Mast cell tumor is the most common skin neoplasia in dogs (London & Seguin 2003), whose prognosis and treatment may be difficult to accomplish owing to the clinical behavior varying from extremely benign to extremely malignant (Macy 1986). The treatment may consist of surgery, radiotherapy, or a combination of both modalities (O'Keefe 1990). Chemotherapy with multiple drugs is used in cases of unsuccessful surgery or radiotherapy (Gerritsen et al. 1998). In some neoplasias failures in chemotherapy is ascribed to a phenomenon known as multidrug resistance (MDR) (Germann 1996, Persidis 1999, Munoz et al. 2007). In the last decade many cellular mechanisms explaining multiple drug resistance have been characterized. Such mechanisms include the activation of transmembrane proteins that reduce intracellular concentrations os several chemical substances; the activation of glutathione/glutatione-stransferase mechanisms; alterations in the target of the drug; alterations in the mechanisms of cellular repair; alterations of genes and proteins involved in the control of apoptosis (Munoz et al. 2007). Therefore, this study was aimed at evaluating the expression of multiple drug resistance protein 1 (MRP1), glutathione-S-transferase isoenzyme pi (GSTpi), as well as mutant p53 using immunohistochemistry in canine mast cell tumors.

Materials and Methods

Sixteen samples of canine cutaneous mast cell tumors stored in paraffin blocks, with no history of chemotherapy, were chosen at the archives of the Department of Veterinary Pathology of São Paulo State University, Campus of Jaboticabal, São Paulo, Brazil, which were then allocated in two groups, namely: MASTI, with cutaneous grade I mast cell tumors (n = 8); MASTIII, with grade III cutaneous mast cell tumors (n = 8). The immunohistochemistry assay was based on the method of streptoavidine-biotine complex (ABC).
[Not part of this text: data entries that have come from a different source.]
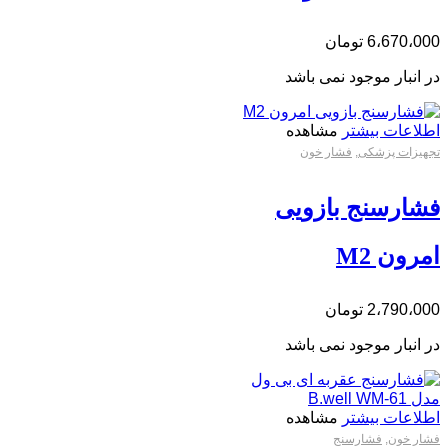
6،670،000
تومان
در انبار موجود نمی باشد
اطلاعات بیشتر
مشاهده
تجهیزات پزشکی
,
فشار خون
فشارسنج بازویی
امرون M2
2،790،000
تومان
در انبار موجود نمی باشد
اطلاعات بیشتر
مشاهده
فشار خون
,
فشارسنج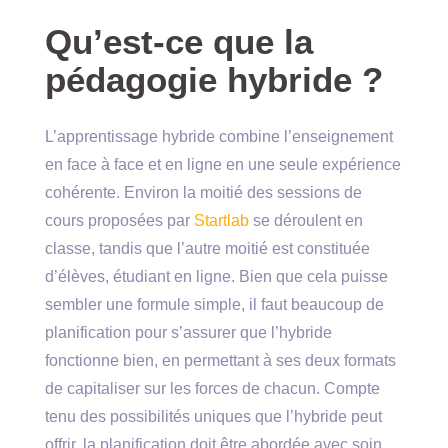
Qu’est-ce que la
pédagogie hybride ?
L’apprentissage hybride combine l’enseignement
en face à face et en ligne en une seule expérience
cohérente. Environ la moitié des sessions de
cours proposées par
Startlab
se déroulent en
classe, tandis que l’autre moitié est constituée
d’élèves, étudiant en ligne. Bien que cela puisse
sembler une formule simple, il faut beaucoup de
planification pour s’assurer que l’hybride
fonctionne bien, en permettant à ses deux formats
de capitaliser sur les forces de chacun. Compte
tenu des possibilités uniques que l’hybride peut
offrir, la planification doit être abordée avec soin.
Primary antibodies were MRP1 (monoclonal antibody NCL-MRP1, Novocastra Laboratories Ltd, Newcastle, UK), mutant p53 (polyclonal antibody NCL-p53-CM1, Novocastra Laboratories Ltd, Newcastle, UK) and isoenzyme GSTpi (polyclonal antibody RB-050-A0, Labvision Corporation, Fremont CA, US), diluted to 1:25, 1:100, 1:50, respectively. Human liver and canine testis, human and canine colon were used as positive controls for the reactions with primary antibodies anti-GSTpi and anti-MRP1, respectively. Canine mammary carcinoma, which is known to express p53 (Moro et al. 2004) was used as a positive control for the reactions with antibody anti-p53. As a negative control all elements of the reactions were used in the absence of primary antibodies. To evaluate the frequency of immunostaining five fields per section were randomly chosen and, in each field 100 neoplastic cells, including stained and non-stained cells, were counted with a reticulated micrometer (Nikon, Inc.--Japan) under a x400 magnification (x10 ocular and x40 objective). Therefore, the percentages of marked neoplastic cells (PCNM) were calculated in relation to the total. Samples were considered positive for the expression of MRP1, GSTpi and p53 when more than 10% of the cells were marked, as proposed by other investigators (Miyoshi et al. 2002, Sueiro et al. 2004, Sklodowska et al. 2005, Yonemaru et al. 2007). Fisher's exact test was used to analyze the results, considering P < 0.05 indicative of significant differences (Prisma 5.00 for Windows, GraphPad Software, San Diego California USA).

Results

The expression of proteins MRP1 and p53 were positive in 100% of the samples of group MAST I and in 87.5% of MAST III (P > 0.05). For GSTpi the expression was positive in 75% of the samples of group MAST I and in 37.5% of MAST III (P > 0.05). The expression of the three was documented in 75% of the samples of MAST I and in 37.5% of MAST III. The co-expression of proteins MRP1 and p53 was observed in 100% of MAST I and in 75% of MAST III, whereas GSTpi and p53, and MRP1 and GSTpi were seen in 75% of MAST I and 37.5% of MAST III. Cytoplasmic staining with a diffuse granular aspect was observed in neoplastic cells that expressed MRP1, whereas staining was cytoplasmic and/or nuclear in those who expressed GSTpi and p53.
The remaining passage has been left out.